Naturalist Trevor Herriot makes a passionate and beautiful plea for reconciliation in Towards a Prairie Atonement, a short but powerful meditation on the future of Saskatchewan’s native prairie lands.
The book alternates between lyrical, almost elegiac first-person accounts of the Canadian plains and incisive social history of colonial white settlement and displacement and oppression of indigenous peoples. Much of the book follows Herriot’s trip to a communal grassland preserve—like an island surrounded by a sea of monoculture cropland—with a Metis elder named Norman Fleury. Their open, honest, and affectionate relationship offers a touching model of how historical injustices can be addressed between white people and members of indigenous communities.

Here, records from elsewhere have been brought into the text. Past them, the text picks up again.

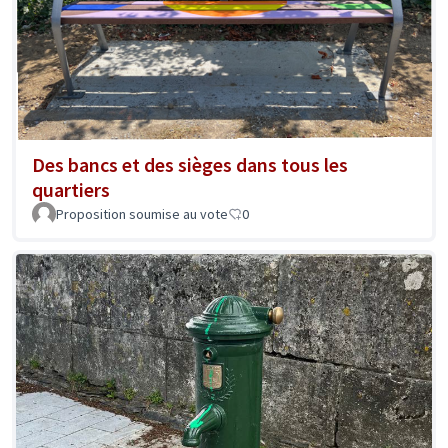
Des bancs et des sièges dans tous les
quartiers
Proposition soumise au vote
0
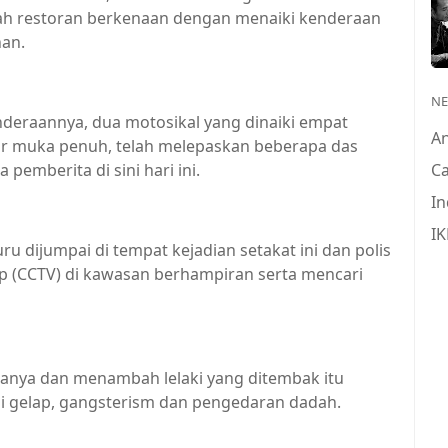
uah restoran berkenaan dengan menaiki kenderaan
an.
N
deraannya, dua motosikal yang dinaiki empat
A
ar muka penuh, telah melepaskan beberapa das
 pemberita di sini hari ini.
Ca
In
IK
 dijumpai di tempat kejadian setakat ini dan polis
up (CCTV) di kawasan berhampiran serta mencari
atanya dan menambah lelaki yang ditembak itu
si gelap, gangsterism dan pengedaran dadah.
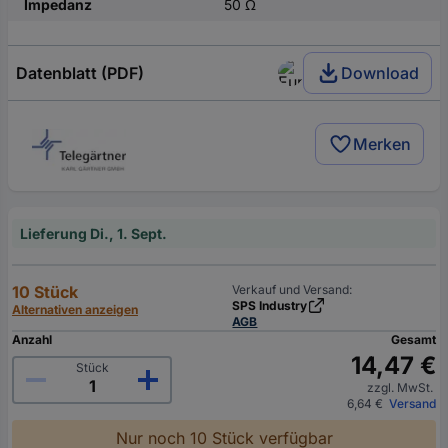
Impedanz
50 Ω
Datenblatt (PDF)
Download
Merken
Lieferung Di., 1. Sept.
10 Stück
Verkauf und Versand:
SPS Industry
Alternativen anzeigen
AGB
Anzahl
Gesamt
14,47 €
Stück
zzgl. MwSt.
6,64 €
Versand
Nur noch 10 Stück verfügbar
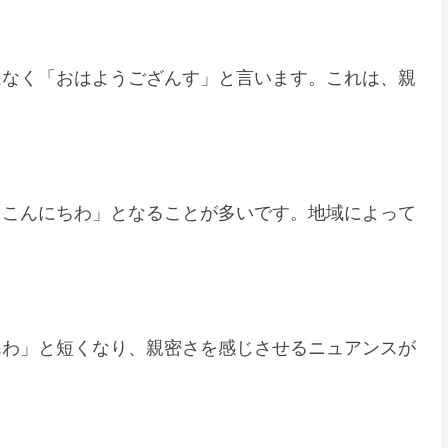
はなく「おはようござんす」と言います。これは、親
「こんにちわ」となることが多いです。地域によって
んわ」と短くなり、親密さを感じさせるニュアンスが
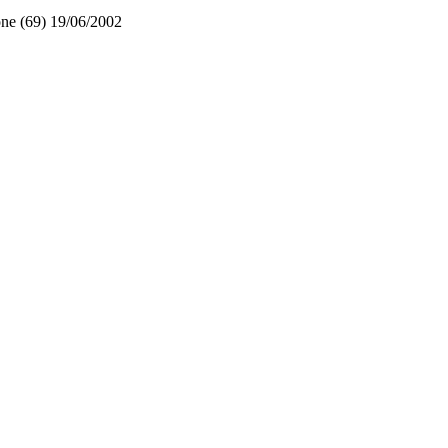
ne (69)
19/06/2002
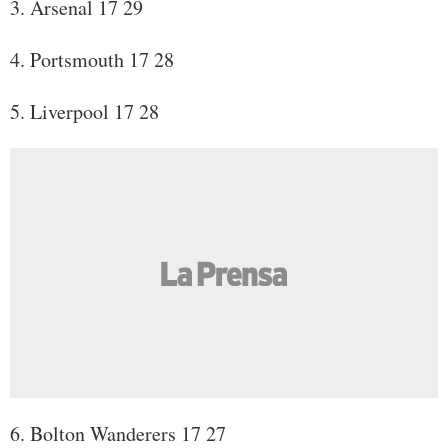
3. Arsenal 17 29
4. Portsmouth 17 28
5. Liverpool 17 28
6. Bolton Wanderers 17 27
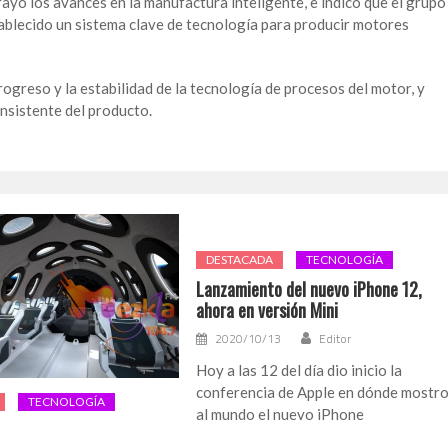
ayó los avances en la manufactura inteligente, e indicó que el grupo
tablecido un sistema clave de tecnología para producir motores
ogreso y la estabilidad de la tecnología de procesos del motor, y
consistente del producto.
DESTACADA
TECNOLOGÍA
Lanzamiento del nuevo iPhone 12,
ahora en versión Mini
2020/10/13
Editor
Hoy a las 12 del día dio inicio la
conferencia de Apple en dónde mostr
TECNOLOGÍA
al mundo el nuevo iPhone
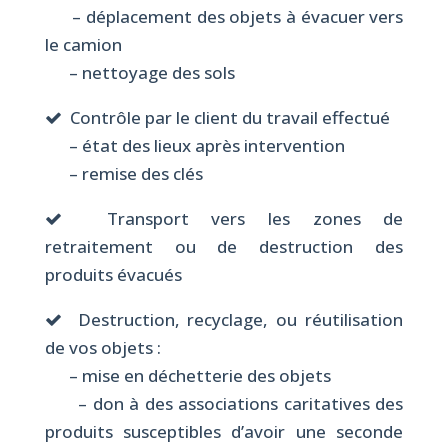
– déplacement des objets à évacuer vers
le camion
– nettoyage des sols
Contrôle par le client du travail effectué
– état des lieux après intervention
– remise des clés
Transport vers les zones de
retraitement ou de destruction des
produits évacués
Destruction, recyclage, ou réutilisation
de vos objets :
– mise en déchetterie des objets
– don à des associations caritatives des
produits susceptibles d’avoir une seconde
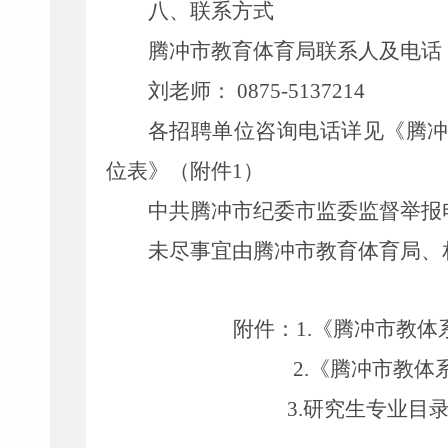
八、联系方式
腾冲市教育体育局
联系人及电话
刘
老师：
0875-
51
37214
各招聘单位咨询电话详见
《
腾
位表
》（
附件
1
）
中共
腾冲
市纪委市监委监督举报
未尽事宜由
腾冲市教育体育局
、
附件：
1.
《
腾冲市教体
2
.
《
腾冲市教体
3
.
研
究生专业目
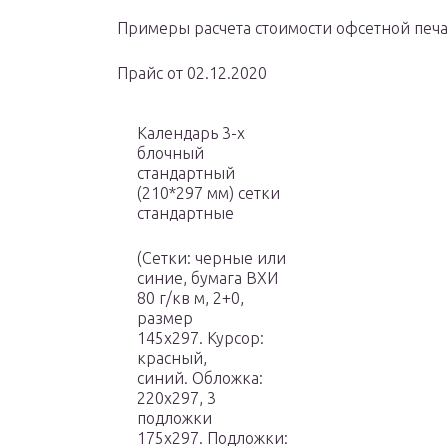
Примеры расчета стоимости офсетной печ
Прайс от 02.12.2020
Календарь 3-х
блочный
стандартный
(210*297 мм) сетки
стандартные
(Сетки: черные или
синие, бумага ВХИ
80 г/кв м, 2+0,
размер
145х297. Курсор:
красный,
синий. Обложка:
220х297, 3
подложки
175х297. Подложки:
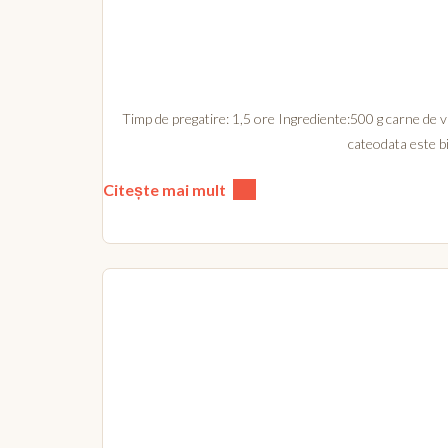
Timp de pregatire: 1,5 ore Ingrediente:500 g carne de 
cateodata este bin
Citește mai mult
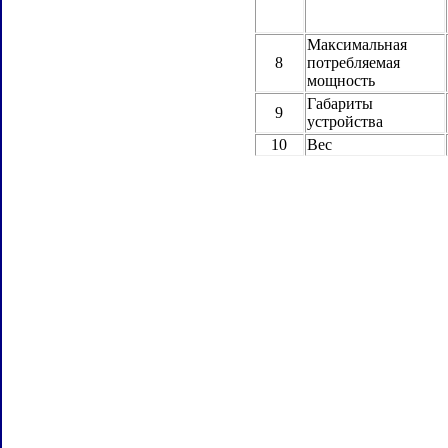
Максимальная
8
потребляемая
мощность
Габариты
9
устройства
10
Вес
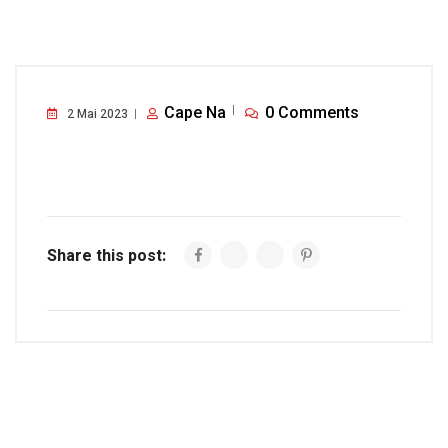
Cape Na
0 Comments
2 Mai 2023
Share this post:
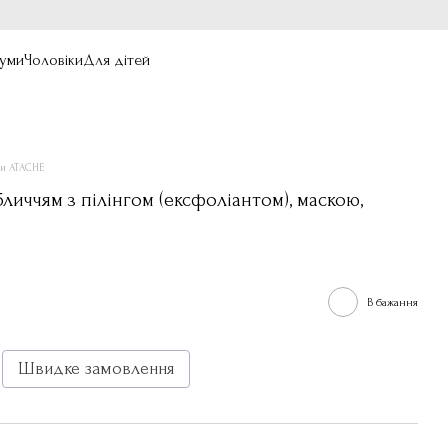
уми
Чоловіки
Для дітей
ри ATACHE
личчям з пілінгом (ексфоліантом), маскою,
В бажання
Швидке замовлення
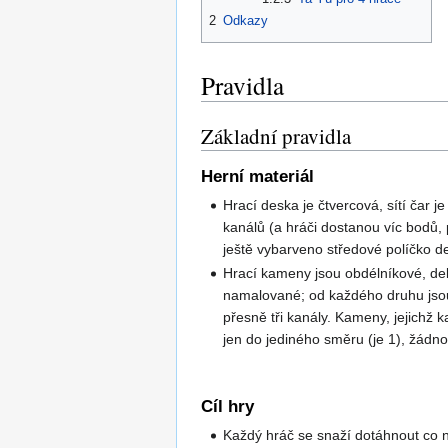
2
Odkazy
Pravidla
Základní pravidla
Herní materiál
Hrací deska je čtvercová, sítí čar 
kanálů (a hráči dostanou víc bodů, p
ještě vybarveno středové políčko de
Hrací kameny jsou obdélníkové, del
namalované; od každého druhu jsou 
přesně tři kanály. Kameny, jejichž 
jen do jediného směru (je 1), žádn
Cíl hry
Každý hráč se snaží dotáhnout co n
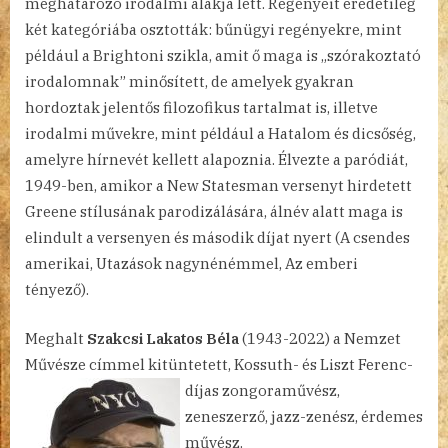
meghatározó irodalmi alakja lett. Regényeit eredetileg
két kategóriába osztották: bűnügyi regényekre, mint
például a Brightoni szikla, amit ő maga is „szórakoztató
irodalomnak” minősített, de amelyek gyakran
hordoztak jelentős filozofikus tartalmat is, illetve
irodalmi művekre, mint például a Hatalom és dicsőség,
amelyre hírnevét kellett alapoznia. Élvezte a paródiát,
1949-ben, amikor a New Statesman versenyt hirdetett
Greene stílusának parodizálására, álnév alatt maga is
elindult a versenyen és második díjat nyert (A csendes
amerikai, Utazások nagynénémmel, Az emberi
tényező).
Meghalt
Szakcsi Lakatos Béla
(1943-2022) a Nemzet
Művésze címmel kitüntetett, Kossuth- és Liszt Ferenc-
díjas
zongoraművész,
zeneszerző, jazz-zenész, érdemes
művész.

Herriot’s writing sweeps across the page with the same breadth of the prairie he loves, capturing native species, birdsong, and the way grasslands swell and dip into forested ravines. These beautiful descriptions, however, culminate in moments of profound sadness. “But an uneasiness invades my thoughts,” Herriot writes. “There is no peace here because there is no justice.”
Essential to the book’s concept of atonement is personal and societal recognition of wrongdoing, pain, and loss. In the author’s own words, such awareness must also be coupled with gratitude for what’s left to build upon. By book’s end, Towards a Prairie Atonement becomes an important call to action for increased prairie conservation and more communal land use.